Do not vent any refrigerant from your units.
If you use a contractor to work on University air conditioning or refrigeration equipment (including removal of equipment) or if you purchase and install new equipment, notify the Facilities Services Refrigeration Shop Supervisor at 206.685.8835 or notify EH&S at 206.616.5835.
Compliance Checklist For Refrigeration Equipment
University requirements under the AOP for the management of refrigerant gases:
- It shall be unlawful for any person, in the course of maintaining, servicing, repairing, or disposing of an appliance or industrial process refrigeration, to knowingly vent or otherwise knowingly release into the environment any refrigerant (Class I or Class II refrigerant or any substitute) from such equipment.
- No person may open appliances (except motor vehicle air conditioners--MVACS) for maintenance, service, or repair, and no person may dispose of appliances (except for small appliances and MVACs) unless such person has certified to the EPA Administrator that such person has acquired certified recovery or recycling equipment and is complying with the applicable requirements of 40 CFR 82.
- Purchasers of a Class I or Class II substance for use as a refrigerant must have at least one certified technician. A copy of the technician's proof of certification must be maintained at their place of business.
- Persons disposing of appliances must evacuate equipment to specified vacuum levels and must maintain records verifying that all refrigerant has been removed and identifying the person who removed it.

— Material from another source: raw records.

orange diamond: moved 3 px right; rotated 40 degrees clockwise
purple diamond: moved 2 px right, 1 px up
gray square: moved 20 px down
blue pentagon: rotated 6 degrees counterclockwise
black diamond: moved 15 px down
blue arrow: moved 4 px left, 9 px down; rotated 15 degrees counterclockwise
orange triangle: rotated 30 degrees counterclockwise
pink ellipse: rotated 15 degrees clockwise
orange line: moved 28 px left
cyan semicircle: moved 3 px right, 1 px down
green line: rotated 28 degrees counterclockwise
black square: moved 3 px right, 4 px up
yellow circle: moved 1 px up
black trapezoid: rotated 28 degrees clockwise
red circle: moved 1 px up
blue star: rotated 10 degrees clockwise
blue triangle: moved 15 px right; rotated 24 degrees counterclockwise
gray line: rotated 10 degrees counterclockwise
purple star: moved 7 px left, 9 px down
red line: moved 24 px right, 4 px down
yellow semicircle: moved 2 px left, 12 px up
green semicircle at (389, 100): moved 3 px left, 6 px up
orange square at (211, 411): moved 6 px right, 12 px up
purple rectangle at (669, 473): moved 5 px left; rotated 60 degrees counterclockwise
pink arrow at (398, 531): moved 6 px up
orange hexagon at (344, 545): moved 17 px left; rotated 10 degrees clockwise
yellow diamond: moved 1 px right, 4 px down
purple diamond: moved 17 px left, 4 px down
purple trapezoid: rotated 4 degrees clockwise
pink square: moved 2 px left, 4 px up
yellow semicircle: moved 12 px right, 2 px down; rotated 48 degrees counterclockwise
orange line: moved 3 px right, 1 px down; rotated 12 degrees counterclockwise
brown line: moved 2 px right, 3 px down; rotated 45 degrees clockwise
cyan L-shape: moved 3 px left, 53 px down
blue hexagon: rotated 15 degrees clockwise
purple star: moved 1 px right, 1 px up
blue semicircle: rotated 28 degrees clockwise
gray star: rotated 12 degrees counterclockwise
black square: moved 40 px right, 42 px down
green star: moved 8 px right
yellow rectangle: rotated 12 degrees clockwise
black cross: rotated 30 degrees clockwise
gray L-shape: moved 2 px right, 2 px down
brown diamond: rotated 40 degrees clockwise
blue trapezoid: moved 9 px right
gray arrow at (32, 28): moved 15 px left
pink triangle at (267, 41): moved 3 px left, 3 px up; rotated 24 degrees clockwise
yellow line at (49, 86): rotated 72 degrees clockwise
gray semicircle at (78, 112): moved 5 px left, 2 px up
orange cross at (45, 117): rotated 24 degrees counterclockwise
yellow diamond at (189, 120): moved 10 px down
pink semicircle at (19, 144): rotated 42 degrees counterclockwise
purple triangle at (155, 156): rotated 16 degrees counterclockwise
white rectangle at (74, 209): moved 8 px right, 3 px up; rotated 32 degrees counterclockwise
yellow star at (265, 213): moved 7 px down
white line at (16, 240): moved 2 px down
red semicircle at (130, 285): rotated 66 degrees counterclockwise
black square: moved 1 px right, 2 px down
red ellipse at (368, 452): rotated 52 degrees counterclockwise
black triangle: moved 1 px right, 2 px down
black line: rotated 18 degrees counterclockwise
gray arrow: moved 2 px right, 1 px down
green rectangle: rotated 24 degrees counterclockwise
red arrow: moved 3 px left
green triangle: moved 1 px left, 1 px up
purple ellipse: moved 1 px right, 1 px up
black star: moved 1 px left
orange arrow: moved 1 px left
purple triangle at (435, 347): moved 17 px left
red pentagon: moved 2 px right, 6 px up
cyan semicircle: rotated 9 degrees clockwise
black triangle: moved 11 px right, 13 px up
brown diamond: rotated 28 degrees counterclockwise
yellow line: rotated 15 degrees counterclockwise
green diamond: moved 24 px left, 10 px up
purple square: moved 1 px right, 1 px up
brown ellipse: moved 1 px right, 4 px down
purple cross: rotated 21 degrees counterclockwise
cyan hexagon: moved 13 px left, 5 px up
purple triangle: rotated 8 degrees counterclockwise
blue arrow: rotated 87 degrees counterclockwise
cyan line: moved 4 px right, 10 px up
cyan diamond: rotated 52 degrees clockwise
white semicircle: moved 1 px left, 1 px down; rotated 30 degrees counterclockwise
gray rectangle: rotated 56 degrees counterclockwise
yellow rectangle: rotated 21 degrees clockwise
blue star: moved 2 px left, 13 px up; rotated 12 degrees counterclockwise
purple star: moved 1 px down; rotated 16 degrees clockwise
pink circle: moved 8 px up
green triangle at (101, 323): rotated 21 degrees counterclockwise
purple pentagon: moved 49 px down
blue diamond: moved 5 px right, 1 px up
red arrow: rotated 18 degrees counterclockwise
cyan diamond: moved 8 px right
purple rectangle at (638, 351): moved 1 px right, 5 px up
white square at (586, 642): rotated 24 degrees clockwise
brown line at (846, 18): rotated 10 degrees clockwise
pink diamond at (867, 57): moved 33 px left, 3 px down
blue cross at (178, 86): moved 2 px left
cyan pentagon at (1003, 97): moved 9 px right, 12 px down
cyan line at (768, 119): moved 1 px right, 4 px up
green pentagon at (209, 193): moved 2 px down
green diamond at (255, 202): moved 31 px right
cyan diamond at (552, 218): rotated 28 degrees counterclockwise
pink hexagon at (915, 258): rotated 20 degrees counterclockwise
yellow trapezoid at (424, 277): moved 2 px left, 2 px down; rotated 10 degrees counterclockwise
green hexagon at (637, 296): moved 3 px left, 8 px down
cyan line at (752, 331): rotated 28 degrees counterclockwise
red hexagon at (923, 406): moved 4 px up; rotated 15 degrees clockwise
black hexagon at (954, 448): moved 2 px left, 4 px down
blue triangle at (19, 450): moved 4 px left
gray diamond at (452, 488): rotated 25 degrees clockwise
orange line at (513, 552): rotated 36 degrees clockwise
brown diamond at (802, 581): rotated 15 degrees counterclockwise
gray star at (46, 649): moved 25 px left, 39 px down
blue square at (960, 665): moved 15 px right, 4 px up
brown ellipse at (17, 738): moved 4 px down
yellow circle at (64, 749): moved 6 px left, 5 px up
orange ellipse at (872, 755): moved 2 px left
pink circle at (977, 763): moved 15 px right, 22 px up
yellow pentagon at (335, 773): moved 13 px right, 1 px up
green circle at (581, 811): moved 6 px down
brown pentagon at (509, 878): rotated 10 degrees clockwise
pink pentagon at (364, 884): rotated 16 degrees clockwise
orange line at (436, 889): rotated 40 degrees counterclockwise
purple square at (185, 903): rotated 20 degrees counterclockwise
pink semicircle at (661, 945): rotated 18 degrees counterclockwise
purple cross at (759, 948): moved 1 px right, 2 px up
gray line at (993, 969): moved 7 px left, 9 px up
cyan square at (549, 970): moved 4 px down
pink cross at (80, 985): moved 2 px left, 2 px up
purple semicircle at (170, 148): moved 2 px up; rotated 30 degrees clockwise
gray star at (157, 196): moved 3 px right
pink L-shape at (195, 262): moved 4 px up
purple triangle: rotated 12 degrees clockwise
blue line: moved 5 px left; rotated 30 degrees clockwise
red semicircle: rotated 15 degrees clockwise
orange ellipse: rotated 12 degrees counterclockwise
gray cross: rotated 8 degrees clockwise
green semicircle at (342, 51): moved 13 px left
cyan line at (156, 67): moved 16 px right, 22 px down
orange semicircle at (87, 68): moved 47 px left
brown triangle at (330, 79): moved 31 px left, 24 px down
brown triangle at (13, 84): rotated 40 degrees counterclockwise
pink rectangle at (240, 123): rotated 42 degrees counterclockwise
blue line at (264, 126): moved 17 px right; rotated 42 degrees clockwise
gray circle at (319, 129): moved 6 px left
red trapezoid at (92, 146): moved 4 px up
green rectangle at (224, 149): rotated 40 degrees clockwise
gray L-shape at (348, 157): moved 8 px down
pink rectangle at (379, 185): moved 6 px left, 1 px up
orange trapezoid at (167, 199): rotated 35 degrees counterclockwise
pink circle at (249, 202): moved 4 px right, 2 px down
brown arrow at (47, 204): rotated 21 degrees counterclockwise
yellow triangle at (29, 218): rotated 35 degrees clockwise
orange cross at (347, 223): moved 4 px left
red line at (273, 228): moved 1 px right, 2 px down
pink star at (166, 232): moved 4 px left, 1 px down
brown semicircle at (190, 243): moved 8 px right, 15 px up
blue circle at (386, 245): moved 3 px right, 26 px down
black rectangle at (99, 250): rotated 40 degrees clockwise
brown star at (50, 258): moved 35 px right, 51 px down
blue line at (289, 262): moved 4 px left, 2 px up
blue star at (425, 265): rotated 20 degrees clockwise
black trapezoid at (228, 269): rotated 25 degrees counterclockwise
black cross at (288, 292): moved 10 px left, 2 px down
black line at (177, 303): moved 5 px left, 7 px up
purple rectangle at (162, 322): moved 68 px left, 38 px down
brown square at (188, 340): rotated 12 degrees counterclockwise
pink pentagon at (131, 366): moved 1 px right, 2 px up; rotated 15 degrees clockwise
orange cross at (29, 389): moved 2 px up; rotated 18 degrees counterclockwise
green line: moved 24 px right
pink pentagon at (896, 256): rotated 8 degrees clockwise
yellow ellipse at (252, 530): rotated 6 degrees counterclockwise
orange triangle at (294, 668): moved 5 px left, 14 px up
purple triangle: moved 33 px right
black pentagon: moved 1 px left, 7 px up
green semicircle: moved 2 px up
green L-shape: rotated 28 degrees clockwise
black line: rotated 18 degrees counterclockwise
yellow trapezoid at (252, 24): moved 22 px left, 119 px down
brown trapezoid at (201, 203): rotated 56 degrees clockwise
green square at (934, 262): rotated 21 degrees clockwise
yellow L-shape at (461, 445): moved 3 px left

- If a refrigeration unit containing more than 50 lbs of refrigerant is found to be leaking at a rate of more than 35% per year (of the total refrigerant in the unit) for commercial and industrial sectors--or 15% for other sectors, the unit must be repaired within 30 days (leak rate must be reduced to below the 15% or 35% annual leak rate).
- An owner/operator must keep records of refrigerant purchased and added to appliances in cases where owners add their own refrigerants. Records must be kept for a minimum of three years.
- Records must be kept detailing all refrigerant purchases and the amount of refrigerant used in ALL units, large and small. EPA will look at refrigerant purchases. Purchases of refrigerants for units with charge rates greater than 50 lbs must be within 3% of total refrigerants used in large units as shown in maintenance records (this is an EPA audit guideline used to judge whether venting is occurring).
- Owners/operators must maintain and possess the following records on-site for units containing more than 50 lbs of class I or class II refrigerant:
- Leak rate
- Method used to determine the leak rate and full charge
- Date a leak rate of greater than the allowable annual leak rate was discovered
- The location of leak(s) to the extent determined to date
- Any repair work that has been completed thus far and the date that work was completed
- Dates and types of all initial and follow-up verification tests performed and the test results for all initial and follow-up verification tests must be maintained and submitted to EPA within 30 days after conducting each test where record keeping and reporting is required.
- Operators who wish to exclude purged refrigerants that are destroyed from annual leak rate calculations must maintain records on site to support the amount of refrigerant claimed as sent for destruction.
- Persons servicing appliances normally containing 50 or more pounds of refrigerant must provide the owner/operator of such appliances with an invoice or other documentation, which indicates the amount of refrigerant added to the appliance.
- Spent refrigerants sent off-site must comply with 173-303-506 WAC (Special requirements for the recycling of spent CFC or HCFC refrigerants).
- Spent refrigerants sent for reclaim or recycle: see specific records listed in 173-303-506(b)(2). Records must be kept for a period of five years.
- Spent refrigerants that we know cannot be reclaimed or recycled: these refrigerants are subject to all the applicable requirements of 173-303 WAC (Dangerous Waste Regulations) and must be treated as hazardous waste. Environmental Programs will handle disposal.